A new hexadecimal character reference open (HCRO) delimiter is used when a numeric character reference is represented as a hexadecimal string. It is recognized when followed by a hex digit. The hex digit begins a hex digit string of no greater than NAMELEN length, which is terminated in the same way as other numeric character references. A concrete syntax need not assign a string to this delimiter. It is recognized in the same modes as CRO.
The "check validity assertions" (VALCHECK) parameter allows a document to assert whether it is type-valid, tag-valid or both. It is a reportable error if an assertion is untrue.
Note: For example, if an otherwise conforming type-valid document incorrectly asserts that it is tag-valid, the document is non-conforming. Had the assertion not been made, the document would have been conforming.
VALCHECK, (TAGVALID?, TYPVALID?)
The "check entity constraint assertions" (ENTCHECK) parameter allows a document to assert whether it satisfies specified constraints. It is a reportable markup error if an assertion is untrue.
ENTCHECK, (INTEGRAL?, (NOREF | NOEXTREF | NOENTDEC)?)
INTEGRAL The document instance is integrally-stored.
NOREF The document is reference-free.
NOEXTREF The document is external-reference-free.
NOENTDEC The document is entity-declaration-free.
Note: For example, if an otherwise conforming SGML document incorrectly asserts that it is integrally-stored, the document is non-conforming. Had the assertion not been made, the document would have been conforming.

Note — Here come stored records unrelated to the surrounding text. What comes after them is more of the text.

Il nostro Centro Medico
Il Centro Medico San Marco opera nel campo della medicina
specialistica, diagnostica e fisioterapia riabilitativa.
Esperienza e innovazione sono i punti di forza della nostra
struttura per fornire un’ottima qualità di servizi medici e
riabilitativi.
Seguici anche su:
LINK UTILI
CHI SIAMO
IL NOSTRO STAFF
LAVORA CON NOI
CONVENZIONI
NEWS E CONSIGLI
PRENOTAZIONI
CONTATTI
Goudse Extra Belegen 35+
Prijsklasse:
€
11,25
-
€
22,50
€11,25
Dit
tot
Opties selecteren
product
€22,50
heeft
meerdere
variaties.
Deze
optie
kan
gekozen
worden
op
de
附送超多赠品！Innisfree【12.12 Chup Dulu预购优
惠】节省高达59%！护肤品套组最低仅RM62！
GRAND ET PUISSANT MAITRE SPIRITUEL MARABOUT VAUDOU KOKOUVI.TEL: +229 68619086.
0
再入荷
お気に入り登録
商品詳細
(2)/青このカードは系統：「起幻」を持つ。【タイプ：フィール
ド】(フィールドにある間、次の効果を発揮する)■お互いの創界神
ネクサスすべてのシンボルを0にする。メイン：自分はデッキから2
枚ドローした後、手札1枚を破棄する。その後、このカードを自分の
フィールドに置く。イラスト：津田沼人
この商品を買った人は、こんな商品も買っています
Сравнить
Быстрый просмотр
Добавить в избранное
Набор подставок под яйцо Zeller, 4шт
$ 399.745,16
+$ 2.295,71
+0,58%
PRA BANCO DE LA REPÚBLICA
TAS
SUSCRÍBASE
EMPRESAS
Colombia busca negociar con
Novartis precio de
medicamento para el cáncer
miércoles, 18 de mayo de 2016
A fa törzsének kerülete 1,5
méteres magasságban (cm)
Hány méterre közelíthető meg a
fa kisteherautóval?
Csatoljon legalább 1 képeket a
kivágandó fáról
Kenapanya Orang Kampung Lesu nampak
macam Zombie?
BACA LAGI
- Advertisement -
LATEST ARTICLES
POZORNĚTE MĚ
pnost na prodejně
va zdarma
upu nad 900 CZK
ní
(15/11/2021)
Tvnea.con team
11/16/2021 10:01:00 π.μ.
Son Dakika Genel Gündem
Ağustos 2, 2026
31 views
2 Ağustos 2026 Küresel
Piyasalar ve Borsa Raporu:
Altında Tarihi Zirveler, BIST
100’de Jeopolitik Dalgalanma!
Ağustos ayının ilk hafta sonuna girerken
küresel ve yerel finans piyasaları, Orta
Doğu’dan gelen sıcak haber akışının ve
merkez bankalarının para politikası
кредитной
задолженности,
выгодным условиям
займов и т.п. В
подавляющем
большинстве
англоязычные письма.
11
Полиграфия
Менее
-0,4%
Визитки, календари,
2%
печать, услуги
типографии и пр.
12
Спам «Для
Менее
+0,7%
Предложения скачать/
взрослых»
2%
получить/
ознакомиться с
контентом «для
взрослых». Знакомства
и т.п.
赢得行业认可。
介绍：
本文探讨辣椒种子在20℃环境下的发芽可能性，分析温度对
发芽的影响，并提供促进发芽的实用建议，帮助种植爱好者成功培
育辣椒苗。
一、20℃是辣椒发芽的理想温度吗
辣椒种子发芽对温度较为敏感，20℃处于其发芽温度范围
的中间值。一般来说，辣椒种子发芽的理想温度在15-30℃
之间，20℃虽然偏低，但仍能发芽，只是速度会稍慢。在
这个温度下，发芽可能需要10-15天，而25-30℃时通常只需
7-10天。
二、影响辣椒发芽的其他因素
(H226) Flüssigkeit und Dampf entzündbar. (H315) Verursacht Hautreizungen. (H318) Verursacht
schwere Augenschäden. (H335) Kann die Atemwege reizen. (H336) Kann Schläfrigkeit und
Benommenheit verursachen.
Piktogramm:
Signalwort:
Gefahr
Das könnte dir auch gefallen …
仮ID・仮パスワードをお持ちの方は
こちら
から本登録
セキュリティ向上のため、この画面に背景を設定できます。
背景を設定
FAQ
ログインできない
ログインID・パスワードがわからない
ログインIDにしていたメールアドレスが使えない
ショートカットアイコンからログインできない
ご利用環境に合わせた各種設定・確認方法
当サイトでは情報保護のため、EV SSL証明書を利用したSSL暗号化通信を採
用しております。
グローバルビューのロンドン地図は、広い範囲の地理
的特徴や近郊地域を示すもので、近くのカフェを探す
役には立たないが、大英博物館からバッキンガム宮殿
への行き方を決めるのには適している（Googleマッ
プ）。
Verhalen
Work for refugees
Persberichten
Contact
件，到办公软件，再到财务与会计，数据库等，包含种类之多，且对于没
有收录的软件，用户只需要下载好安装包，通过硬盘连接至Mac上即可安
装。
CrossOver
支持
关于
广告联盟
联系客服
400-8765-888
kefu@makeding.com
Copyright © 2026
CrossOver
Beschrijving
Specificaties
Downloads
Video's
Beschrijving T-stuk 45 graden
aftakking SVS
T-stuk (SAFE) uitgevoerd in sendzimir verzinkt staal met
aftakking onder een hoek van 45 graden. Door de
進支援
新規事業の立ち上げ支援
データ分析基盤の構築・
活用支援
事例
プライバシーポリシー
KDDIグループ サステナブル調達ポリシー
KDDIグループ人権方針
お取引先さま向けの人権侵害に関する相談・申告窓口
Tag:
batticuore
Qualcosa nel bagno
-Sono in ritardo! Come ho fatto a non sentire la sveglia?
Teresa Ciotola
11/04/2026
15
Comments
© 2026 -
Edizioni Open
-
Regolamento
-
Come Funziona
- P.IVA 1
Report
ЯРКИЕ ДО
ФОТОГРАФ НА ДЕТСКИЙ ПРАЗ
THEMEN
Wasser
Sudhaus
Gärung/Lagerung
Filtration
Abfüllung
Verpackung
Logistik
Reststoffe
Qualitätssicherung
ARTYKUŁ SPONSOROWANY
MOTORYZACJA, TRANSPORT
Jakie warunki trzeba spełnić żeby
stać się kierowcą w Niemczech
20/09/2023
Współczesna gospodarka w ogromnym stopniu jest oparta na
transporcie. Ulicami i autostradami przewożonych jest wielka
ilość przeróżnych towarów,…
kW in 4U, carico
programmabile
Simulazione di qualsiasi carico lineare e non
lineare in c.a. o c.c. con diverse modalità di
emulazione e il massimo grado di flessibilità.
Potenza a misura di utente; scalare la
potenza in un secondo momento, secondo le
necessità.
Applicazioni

A new parameter is declarable in the SGML Declaration, the "Application Requirements" parameter:
SEEALSO, s ((public_identifier s)+ | NONE)
The public identifiers identify notations that specify application-specific requirements for the document, including requirements unrelated to the SGML language. These requirements are in addition to, and must not contradict, the requirements of this International Standard. Failure to satisfy application requirements is not a reportable markup error, except to the extent that such requirements are also expressed in other parameters of the SGML declaration.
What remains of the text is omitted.